No user data was compromised in any of these attacks as the E2E services makes it impossible for anyone (even Tutanota) to access the confidential emails exchanged between users.
Microsoft Accidentally Leaks Users’ Search Query Data
Security researcher Ata Hakcil recently identified a Bing backend server of Microsoft left unprotected online. Although the incident hasn’t compromised any sensitive user information, it has exposed over 6.5TB of log files with 13 billion search query records.
The server remained online from 10th to 16th September and was brought offline by the Microsoft Security Response Center (MSRC) after being informed. Fortunately, the exposed data was limited and de-identified.
Ransom X Attacks IP Photonics Corp.
The U.S. laser company IP Photonics Corp. recently underwent a ransomware attack supposedly from Russian state-sponsored hackers.

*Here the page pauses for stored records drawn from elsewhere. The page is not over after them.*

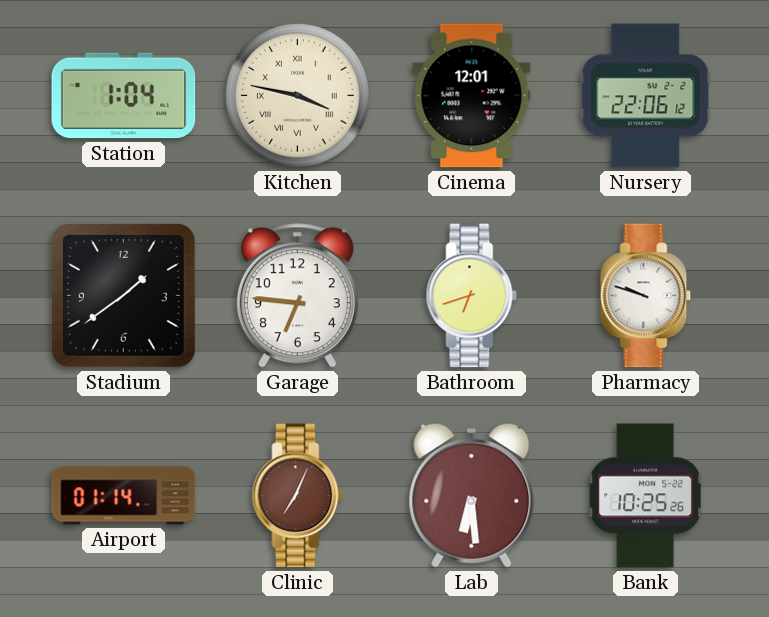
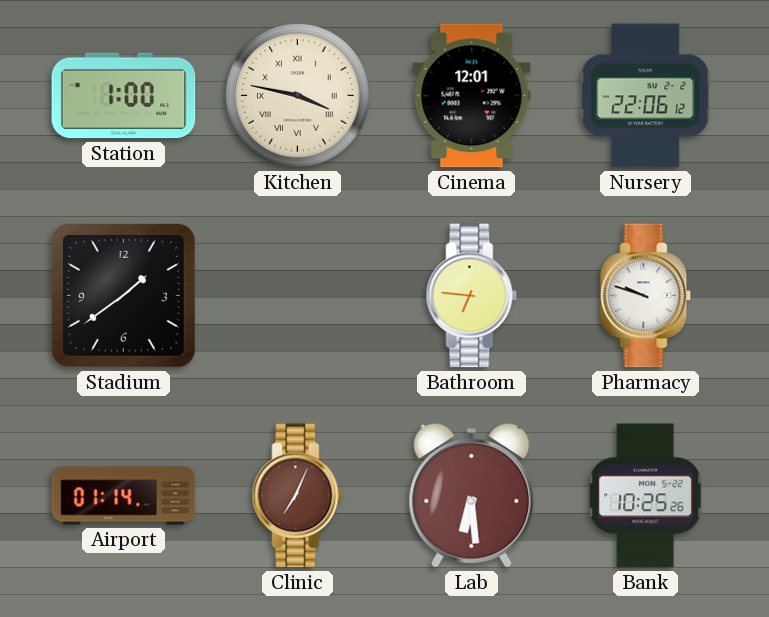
Station: 1:04 -> 1:00
Garage: 6:46 -> none
Bathroom: 6:42 -> 6:46
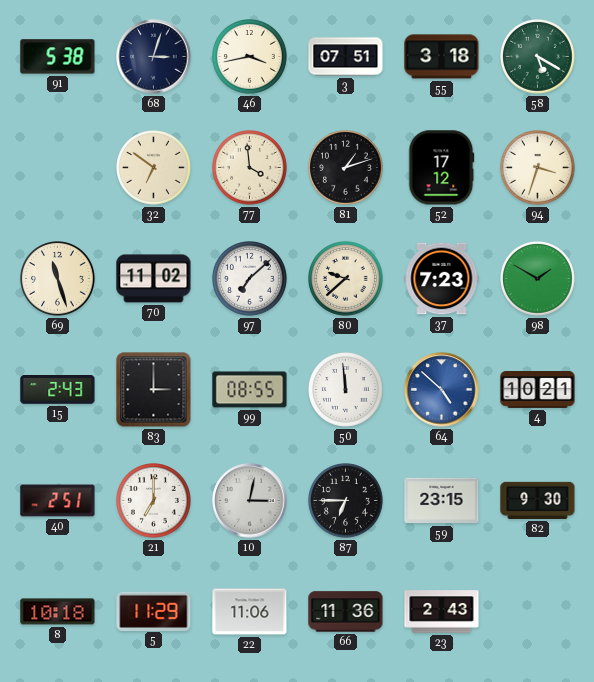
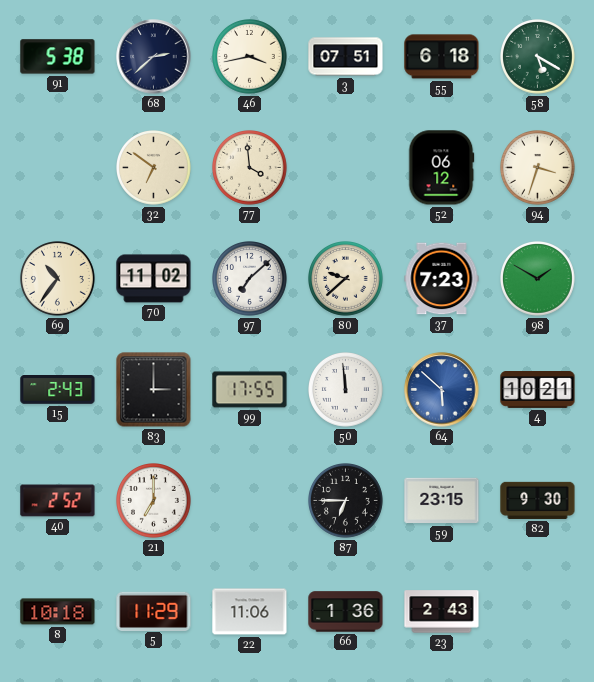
68: 3:03 -> 2:38
55: 3:18 -> 6:18
81: 1:12 -> none
52: 17:12 -> 06:12
69: 11:27 -> 10:36
99: 08:55 -> 17:55
64: 4:52 -> 5:52
40: 2:51 -> 2:52
10: 3:02 -> none
66: 11:36 -> 1:36
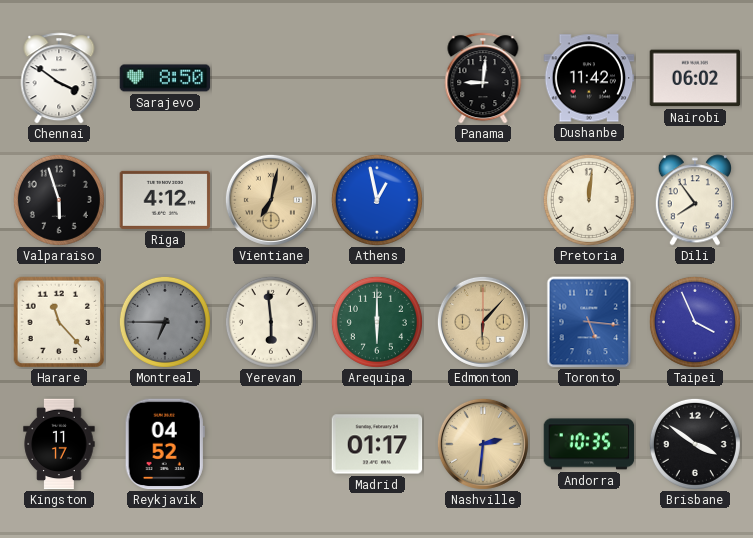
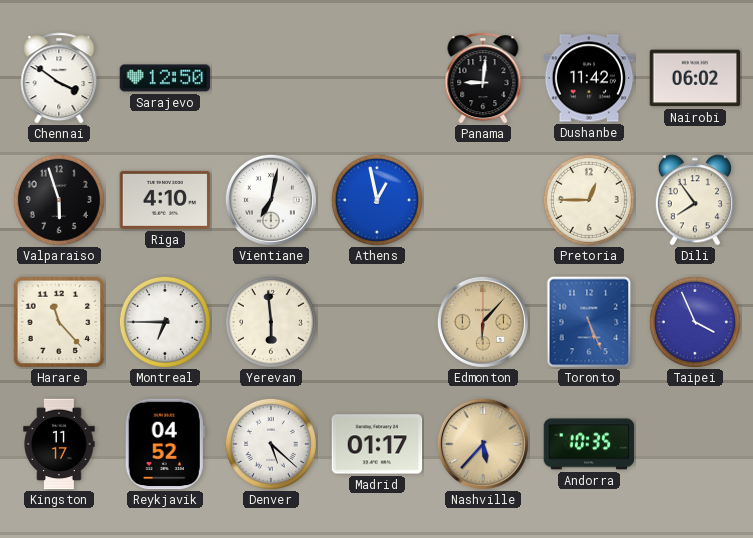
Sarajevo: 8:50 -> 12:50
Riga: 4:12 -> 4:10
Vientiane dial: champagne -> white
Pretoria: 12:01 -> 12:45
Montreal dial: grey -> white
Arequipa: 6:00 -> none
Toronto: 5:16 -> 5:26
Denver: none -> 5:22
Nashville: 2:31 -> 5:37
Brisbane: 3:51 -> none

Ransom X is believed to be responsible for bringing down the information technology systems of IP Photonics. The adversaries are now threatening the company against involving law enforcement in the matter.
The attack on IP Photonics shall impact U.S. national security implications as the company also develops laser weapons for U.S. defense forces.
Half Of All Americans Have Their PII With China Says FBI
In a recent statement, FBI Director Christopher Wray said that China uses massive data mining to steal the Personally Identifiable Information of almost half of America’s population. He says that an adult in the U.S is more likely to have his data compromised by China than not.
The FBI director supported his argument by stating the 2017 Equifax theft that affected over 150 million people, the attack on the health care provider Anthem, and the Office of Personnel Management affecting 60 million and 22 million people, respectively.
Wray considers this to be one of the most massive transfers of wealth in human history and seconds the State Department’s recent order of shutting down the Chinese consulate in Houston. Such extreme foreign intrusion demands equally bold phishing prevention measures.
Ransomware Hits Eyewear Company Luxottica
Eyewear Company Luxottica recently underwent a ransomware attack, which made the websites for Ray-Ban, LensCrafters, EyeMed, Sunglass Hut, and Pearle Vision inactive. This was in addition to the breakdown of Luxottica’s portals – one.luxotrica.com and university.luxottica.com. Their offices in Agordo and Sedico, Italy, were having trouble with their computer systems as well.
Luxottica’s information security manager Nicola Vanin later confirmed the attack via a LinkedIn post and assured that no user data was compromised so far. Luxottica is taking anti-phishing measures, but their services are yet to be fully operational.
Cyberattack Brings Down the Website Of Ukraine National Police
The Ukraine National Police website underwent a cyberattack at 11:45 am (EEST) on Wednesday, 23rd September. Resultantly, the website became inoperative and was used by the adversaries to post false information. The department notified the breach via a Facebook post and said that their cyber experts are working on restoring their website.
The Ukraine National Police regrets such an incident and is adopting measures to prevent phishing attacks in the future.